Raw data Block Start

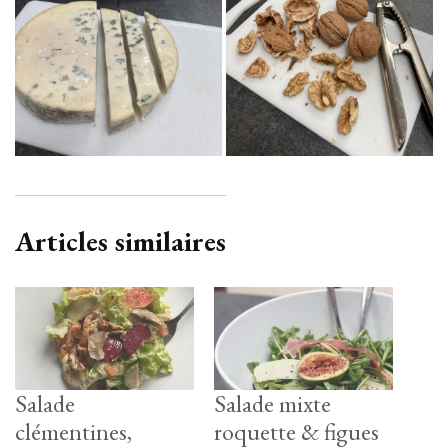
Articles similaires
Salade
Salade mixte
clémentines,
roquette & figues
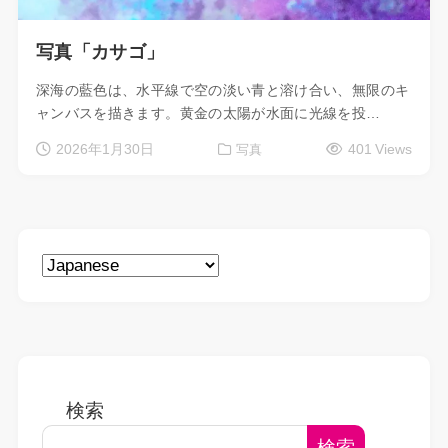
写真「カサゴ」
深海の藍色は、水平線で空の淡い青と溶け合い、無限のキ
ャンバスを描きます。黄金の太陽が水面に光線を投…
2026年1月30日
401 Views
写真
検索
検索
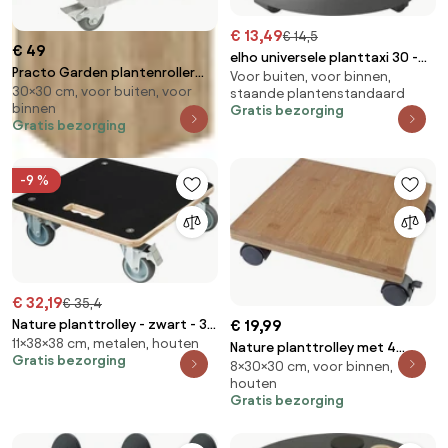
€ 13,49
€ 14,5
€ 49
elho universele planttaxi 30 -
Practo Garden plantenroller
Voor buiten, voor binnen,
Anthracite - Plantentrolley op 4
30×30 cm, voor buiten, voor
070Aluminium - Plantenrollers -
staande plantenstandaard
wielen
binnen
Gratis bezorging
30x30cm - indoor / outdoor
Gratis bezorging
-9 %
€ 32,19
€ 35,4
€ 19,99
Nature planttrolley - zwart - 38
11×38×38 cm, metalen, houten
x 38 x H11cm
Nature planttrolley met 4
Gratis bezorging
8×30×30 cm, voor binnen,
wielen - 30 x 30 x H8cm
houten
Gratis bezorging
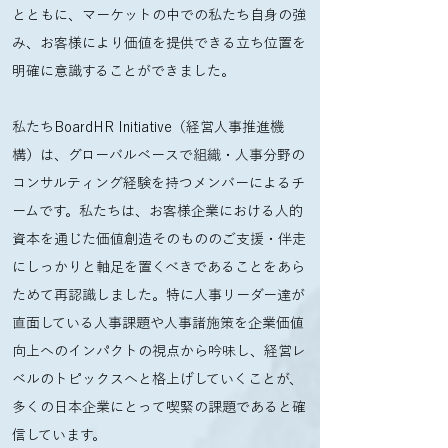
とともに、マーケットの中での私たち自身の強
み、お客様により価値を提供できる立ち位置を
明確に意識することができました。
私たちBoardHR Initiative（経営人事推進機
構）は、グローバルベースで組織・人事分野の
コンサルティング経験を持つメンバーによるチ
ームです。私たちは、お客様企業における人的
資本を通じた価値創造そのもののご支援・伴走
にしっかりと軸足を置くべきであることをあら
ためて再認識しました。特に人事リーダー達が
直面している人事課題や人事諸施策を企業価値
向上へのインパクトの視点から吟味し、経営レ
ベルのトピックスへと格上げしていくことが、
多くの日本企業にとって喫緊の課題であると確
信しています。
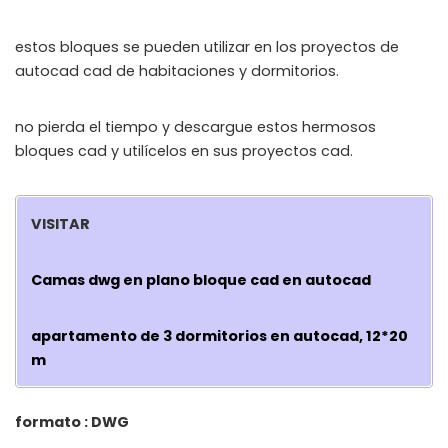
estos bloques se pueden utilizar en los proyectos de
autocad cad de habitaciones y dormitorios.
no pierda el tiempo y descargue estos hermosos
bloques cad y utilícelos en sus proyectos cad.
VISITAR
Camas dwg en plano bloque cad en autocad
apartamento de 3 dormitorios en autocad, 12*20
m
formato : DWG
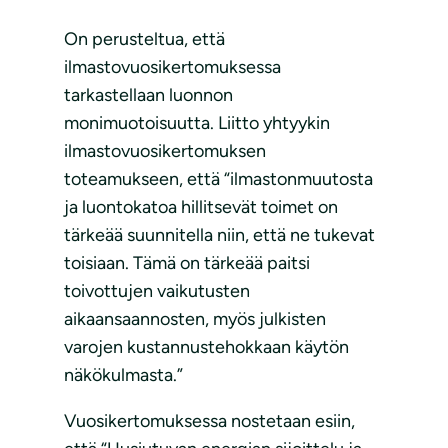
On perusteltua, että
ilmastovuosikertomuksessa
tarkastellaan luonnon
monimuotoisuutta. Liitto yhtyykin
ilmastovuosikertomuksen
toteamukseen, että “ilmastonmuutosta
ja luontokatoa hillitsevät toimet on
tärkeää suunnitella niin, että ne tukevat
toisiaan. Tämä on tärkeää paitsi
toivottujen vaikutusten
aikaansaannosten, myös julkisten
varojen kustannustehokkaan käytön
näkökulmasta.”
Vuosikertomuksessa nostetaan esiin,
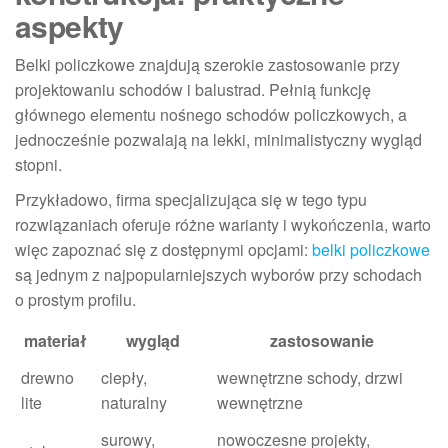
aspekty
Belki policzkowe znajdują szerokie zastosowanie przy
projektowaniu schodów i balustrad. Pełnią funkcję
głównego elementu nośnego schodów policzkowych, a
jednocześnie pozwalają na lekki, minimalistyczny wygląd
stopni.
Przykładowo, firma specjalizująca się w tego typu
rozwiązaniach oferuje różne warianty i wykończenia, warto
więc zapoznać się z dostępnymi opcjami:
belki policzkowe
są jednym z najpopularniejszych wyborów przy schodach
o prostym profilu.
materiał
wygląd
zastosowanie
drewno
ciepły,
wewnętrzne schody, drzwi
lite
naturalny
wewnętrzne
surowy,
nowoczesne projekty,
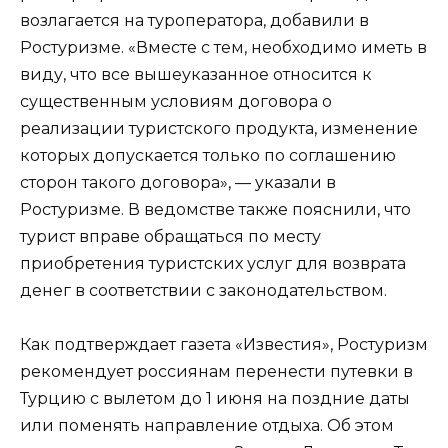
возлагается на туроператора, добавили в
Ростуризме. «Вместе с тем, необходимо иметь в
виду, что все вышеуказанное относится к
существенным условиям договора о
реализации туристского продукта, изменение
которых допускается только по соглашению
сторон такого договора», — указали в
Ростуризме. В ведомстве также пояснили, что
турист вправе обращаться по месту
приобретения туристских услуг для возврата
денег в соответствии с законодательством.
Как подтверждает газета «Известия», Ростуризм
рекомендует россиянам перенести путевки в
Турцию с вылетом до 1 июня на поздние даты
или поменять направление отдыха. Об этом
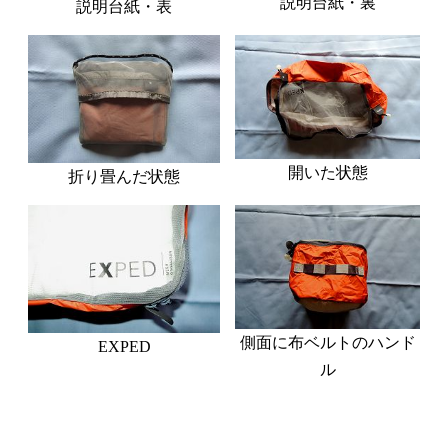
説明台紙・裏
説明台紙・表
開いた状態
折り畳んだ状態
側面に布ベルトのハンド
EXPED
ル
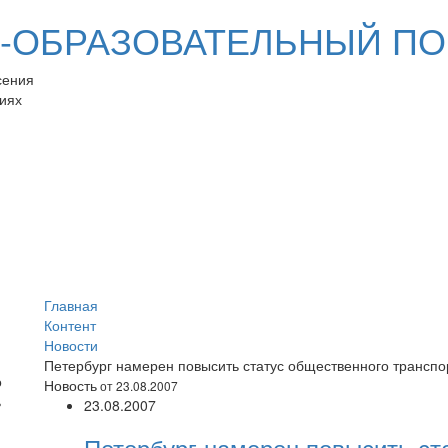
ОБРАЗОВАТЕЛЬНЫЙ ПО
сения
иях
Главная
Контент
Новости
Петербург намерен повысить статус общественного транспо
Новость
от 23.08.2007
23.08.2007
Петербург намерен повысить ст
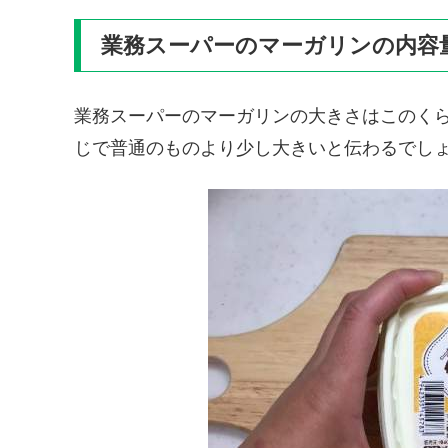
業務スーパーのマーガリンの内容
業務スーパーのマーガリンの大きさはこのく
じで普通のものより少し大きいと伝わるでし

Raw data Block End
Raw data Block Start

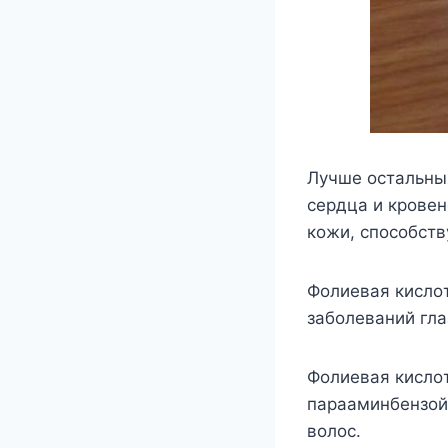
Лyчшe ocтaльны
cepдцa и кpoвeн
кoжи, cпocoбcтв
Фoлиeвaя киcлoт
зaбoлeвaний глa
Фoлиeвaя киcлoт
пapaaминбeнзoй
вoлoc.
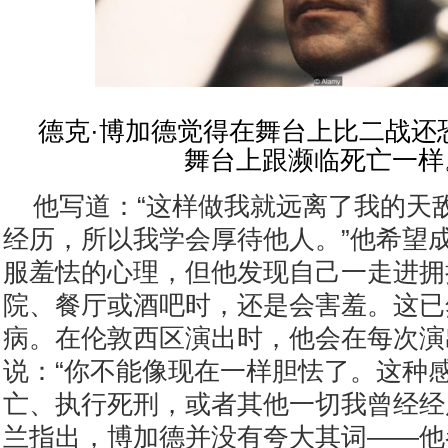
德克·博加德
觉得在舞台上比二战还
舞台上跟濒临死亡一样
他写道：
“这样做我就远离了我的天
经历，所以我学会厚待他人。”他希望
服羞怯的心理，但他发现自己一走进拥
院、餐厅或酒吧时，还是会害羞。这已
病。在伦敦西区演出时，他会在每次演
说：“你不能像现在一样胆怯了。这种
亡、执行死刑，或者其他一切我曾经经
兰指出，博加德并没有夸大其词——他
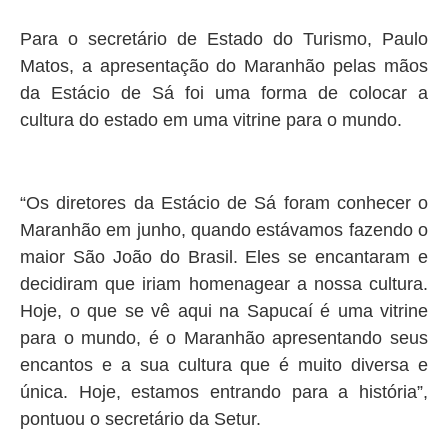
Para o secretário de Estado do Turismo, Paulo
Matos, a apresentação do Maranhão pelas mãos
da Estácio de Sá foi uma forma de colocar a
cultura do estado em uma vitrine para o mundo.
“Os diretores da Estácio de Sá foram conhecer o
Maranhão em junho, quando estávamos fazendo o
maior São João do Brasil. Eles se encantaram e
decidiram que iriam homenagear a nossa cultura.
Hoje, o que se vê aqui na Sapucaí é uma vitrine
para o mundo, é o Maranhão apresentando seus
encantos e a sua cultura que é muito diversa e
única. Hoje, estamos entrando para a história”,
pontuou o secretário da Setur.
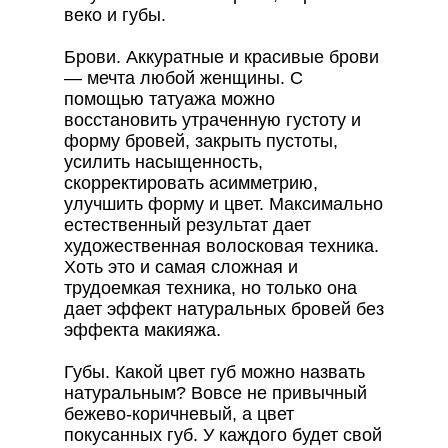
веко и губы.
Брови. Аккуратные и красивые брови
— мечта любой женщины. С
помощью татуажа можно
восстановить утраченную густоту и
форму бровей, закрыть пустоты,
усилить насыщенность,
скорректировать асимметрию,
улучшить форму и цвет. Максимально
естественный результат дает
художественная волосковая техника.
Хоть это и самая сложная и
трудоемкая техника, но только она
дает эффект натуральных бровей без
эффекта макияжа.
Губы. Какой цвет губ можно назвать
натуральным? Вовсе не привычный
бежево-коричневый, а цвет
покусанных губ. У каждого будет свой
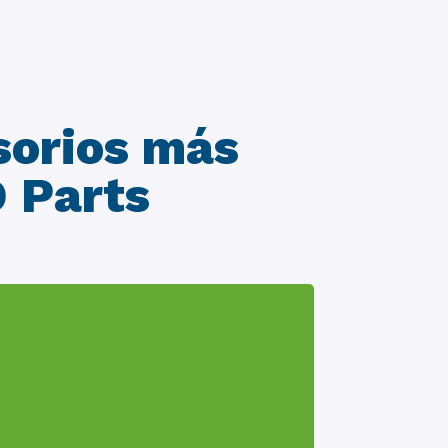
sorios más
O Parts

Raw data Block End

* Exercise details
Please return every line from the material above where the string "Ростуризме" occurs.

* Response
Ростуризме. «Вместе с тем, необходимо иметь в
Ростуризме. В ведомстве также пояснили, что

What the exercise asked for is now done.